I am sitting here realizing how hard it is to ask you–a bunch of fifteen-year-old boys–to write iambic dimeter poetry, a form of poetry that is more or less ignored nowadays. I (literally) played around for a couple of hours penning these poems, which are at least minimally worth keeping. (My other attempts were horrid and insipid.

I am sure you will come up with some good stuff, but writing poetry under pressure [aka: last-minute] is like trying to eat Cocoa Kripsies while juggling on a unicycle in beach sand with the tide coming in.

Really–walk around with your phone on record. Get a beat–a rhythm–going. Start talking in iambic dimeter. Sooner or later some words that actually make sense will pop out. Settle for what feels good; otherwise, you’ve made a bad deal–but better than no deal at all.

The crazy thing is that it works. Sooner or later you will have made the world (and your life) a better place.

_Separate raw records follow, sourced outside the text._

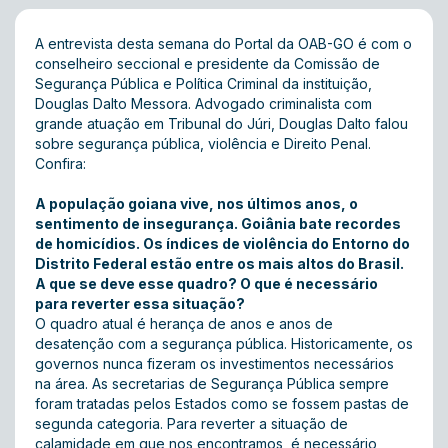
A entrevista desta semana do Portal da OAB-GO é com o
conselheiro seccional e presidente da Comissão de
Segurança Pública e Política Criminal da instituição,
Douglas Dalto Messora. Advogado criminalista com
grande atuação em Tribunal do Júri, Douglas Dalto falou
sobre segurança pública, violência e Direito Penal.
Confira:
A população goiana vive, nos últimos anos, o
sentimento de insegurança. Goiânia bate recordes
de homicídios. Os índices de violência do Entorno do
Distrito Federal estão entre os mais altos do Brasil.
A que se deve esse quadro? O que é necessário
para reverter essa situação?
O quadro atual é herança de anos e anos de
desatenção com a segurança pública. Historicamente, os
governos nunca fizeram os investimentos necessários
na área. As secretarias de Segurança Pública sempre
foram tratadas pelos Estados como se fossem pastas de
segunda categoria. Para reverter a situação de
calamidade em que nos encontramos, é necessário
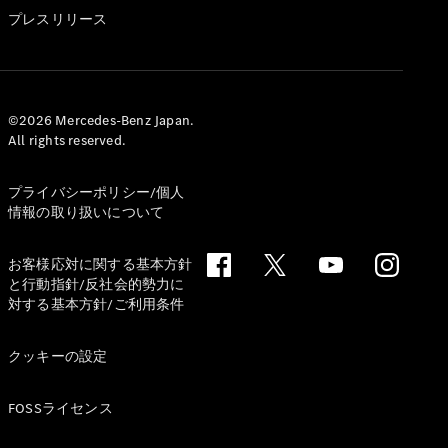
GLS
プレスリリース
G-
電気
Class
G-Class
試乗リクエ
©2026 Mercedes-Benz Japan.
All rights reserved.
スト
オンライン
ショールー
プライバシーポリシー/個人
ム
情報の取り扱いについて
Stationwagon
お客様応対に関する基本方針
と行動指針/反社会的勢力に
対する基本方針/ご利用条件
クッキーの設定
All
Stationwagon
FOSSライセンス
CLA
Shooting
New
電気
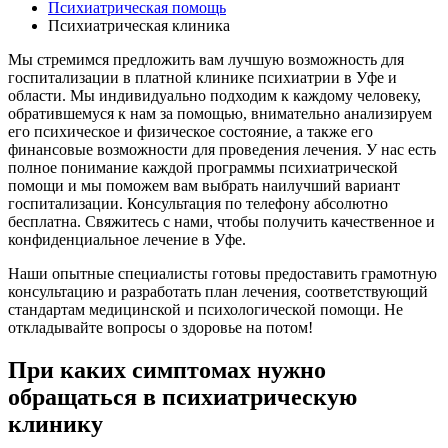
Психиатрическая помощь
Психиатрическая клиника
Мы стремимся предложить вам лучшую возможность для
госпитализации в платной клинике психиатрии в Уфе и
области. Мы индивидуально подходим к каждому человеку,
обратившемуся к нам за помощью, внимательно анализируем
его психическое и физическое состояние, а также его
финансовые возможности для проведения лечения. У нас есть
полное понимание каждой программы психиатрической
помощи и мы поможем вам выбрать наилучший вариант
госпитализации. Консультация по телефону абсолютно
бесплатна. Свяжитесь с нами, чтобы получить качественное и
конфиденциальное лечение в Уфе.
Наши опытные специалисты готовы предоставить грамотную
консультацию и разработать план лечения, соответствующий
стандартам медицинской и психологической помощи. Не
откладывайте вопросы о здоровье на потом!
При каких симптомах нужно
обращаться в психиатрическую
клинику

And then it is worth it after all.

Poems don’t flow out of the soul just because you want them to. They are pried out of the earth with pickaxes and teaspoons…

 

The Light Within

It’s hard to write
When asked to do
A task this night
That’s hard for you:

The mind goes still;
The light goes dim;
With time you will
Find words within

 

Here is a three verse one I just wrote with a different rhyme scheme and more use of words that are naturally iambic (each beat does not need to be a single word). Generally, a poem “reveals itself” in the closing stanza or closing lines. Everything else prepares the reader for this moment of insight.

 

The Jays Cry

The biting cold;
The drifts of snow–
Lone squawks of songs
In sounds we know.

The Jay and me
Both try to see
What’s right and wrong
With poetry.

We scream with words
(To each absurd)

And sing along
To just be heard.

 

These are not going to win me any poetry prize, but as a poet, at least I have won my own day.